• **Exercise brief**
Pictures aside, repeat every record below exactly.

• **Provided records**
**********

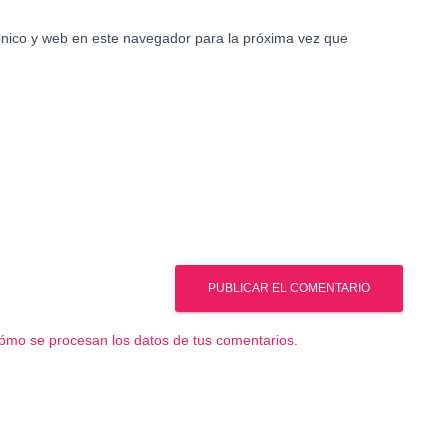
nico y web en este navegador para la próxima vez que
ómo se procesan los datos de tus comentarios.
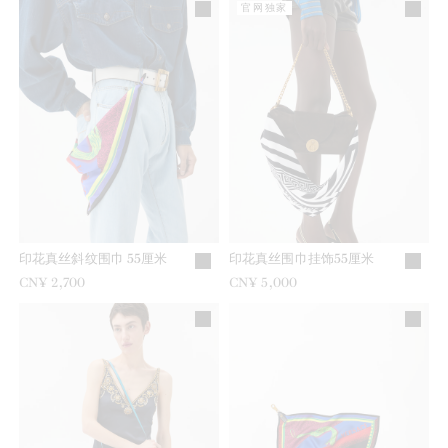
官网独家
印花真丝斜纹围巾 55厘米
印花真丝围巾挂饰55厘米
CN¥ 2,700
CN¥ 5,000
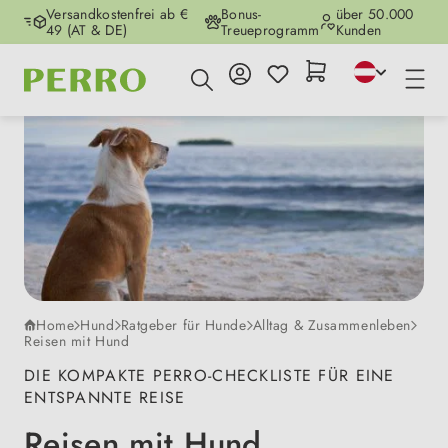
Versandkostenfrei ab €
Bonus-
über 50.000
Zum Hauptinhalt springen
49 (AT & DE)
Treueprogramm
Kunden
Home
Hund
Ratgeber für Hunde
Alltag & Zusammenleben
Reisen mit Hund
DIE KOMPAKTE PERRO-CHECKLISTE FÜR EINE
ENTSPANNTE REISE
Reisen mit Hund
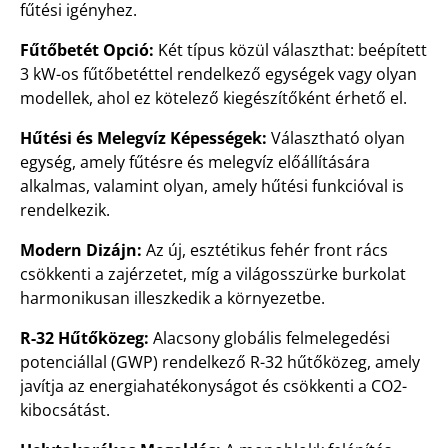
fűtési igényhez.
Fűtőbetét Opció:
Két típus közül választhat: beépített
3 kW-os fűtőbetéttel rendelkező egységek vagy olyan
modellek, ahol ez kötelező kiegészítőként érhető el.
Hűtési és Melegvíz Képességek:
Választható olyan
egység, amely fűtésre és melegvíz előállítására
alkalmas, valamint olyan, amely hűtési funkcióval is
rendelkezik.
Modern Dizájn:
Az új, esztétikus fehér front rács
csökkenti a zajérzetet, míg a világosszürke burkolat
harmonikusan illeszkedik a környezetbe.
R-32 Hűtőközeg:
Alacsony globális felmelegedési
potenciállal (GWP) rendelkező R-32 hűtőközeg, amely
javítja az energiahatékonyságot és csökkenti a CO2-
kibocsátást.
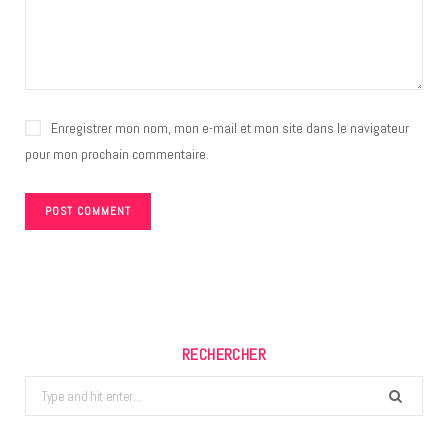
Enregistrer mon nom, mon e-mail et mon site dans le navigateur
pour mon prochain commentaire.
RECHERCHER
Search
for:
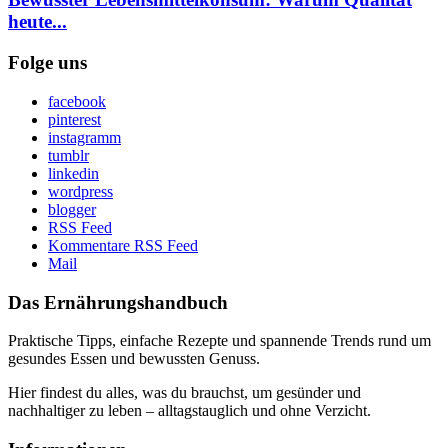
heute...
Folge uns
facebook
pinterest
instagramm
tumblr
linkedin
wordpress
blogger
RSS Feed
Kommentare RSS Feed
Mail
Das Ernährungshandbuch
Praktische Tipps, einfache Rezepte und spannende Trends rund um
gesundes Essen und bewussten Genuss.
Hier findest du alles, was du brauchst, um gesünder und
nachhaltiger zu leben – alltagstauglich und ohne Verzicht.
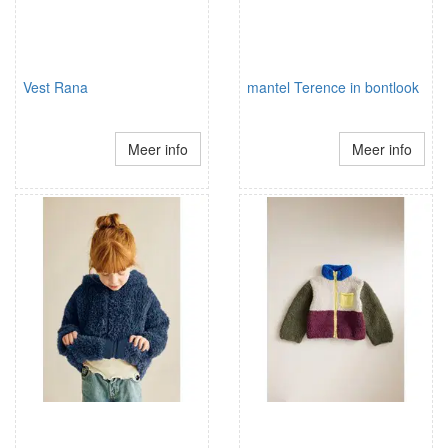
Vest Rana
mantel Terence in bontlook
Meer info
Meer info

**********

• **Result of the task**
nico y web en este navegador para la próxima vez que
ómo se procesan los datos de tus comentarios.
官网独家
印花真丝斜纹围巾 55厘米
印花真丝围巾挂饰55厘米
CN¥ 2,700
CN¥ 5,000
Versandkostenfrei ab €
Bonus-
über 50.000
Zum Hauptinhalt springen
49 (AT & DE)
Treueprogramm
Kunden
Home
Hund
Ratgeber für Hunde
Alltag & Zusammenleben
Reisen mit Hund
DIE KOMPAKTE PERRO-CHECKLISTE FÜR EINE
ENTSPANNTE REISE
Reisen mit Hund
fűtési igényhez.
Fűtőbetét Opció:
Két típus közül választhat: beépített
3 kW-os fűtőbetéttel rendelkező egységek vagy olyan
modellek, ahol ez kötelező kiegészítőként érhető el.
Hűtési és Melegvíz Képességek:
Választható olyan
egység, amely fűtésre és melegvíz előállítására
alkalmas, valamint olyan, amely hűtési funkcióval is
rendelkezik.
Modern Dizájn:
Az új, esztétikus fehér front rács
csökkenti a zajérzetet, míg a világosszürke burkolat
harmonikusan illeszkedik a környezetbe.
R-32 Hűtőközeg:
Alacsony globális felmelegedési
potenciállal (GWP) rendelkező R-32 hűtőközeg, amely
javítja az energiahatékonyságot és csökkenti a CO2-
kibocsátást.
Enregistrer mon nom, mon e-mail et mon site dans le navigateur
pour mon prochain commentaire.
RECHERCHER
Search
for:
heute...
Folge uns
facebook
pinterest
instagramm
tumblr
linkedin
wordpress
blogger
RSS Feed
Kommentare RSS Feed
Mail
Das Ernährungshandbuch
Praktische Tipps, einfache Rezepte und spannende Trends rund um
gesundes Essen und bewussten Genuss.
Hier findest du alles, was du brauchst, um gesünder und
nachhaltiger zu leben – alltagstauglich und ohne Verzicht.
Vest Rana
mantel Terence in bontlook
Meer info
Meer info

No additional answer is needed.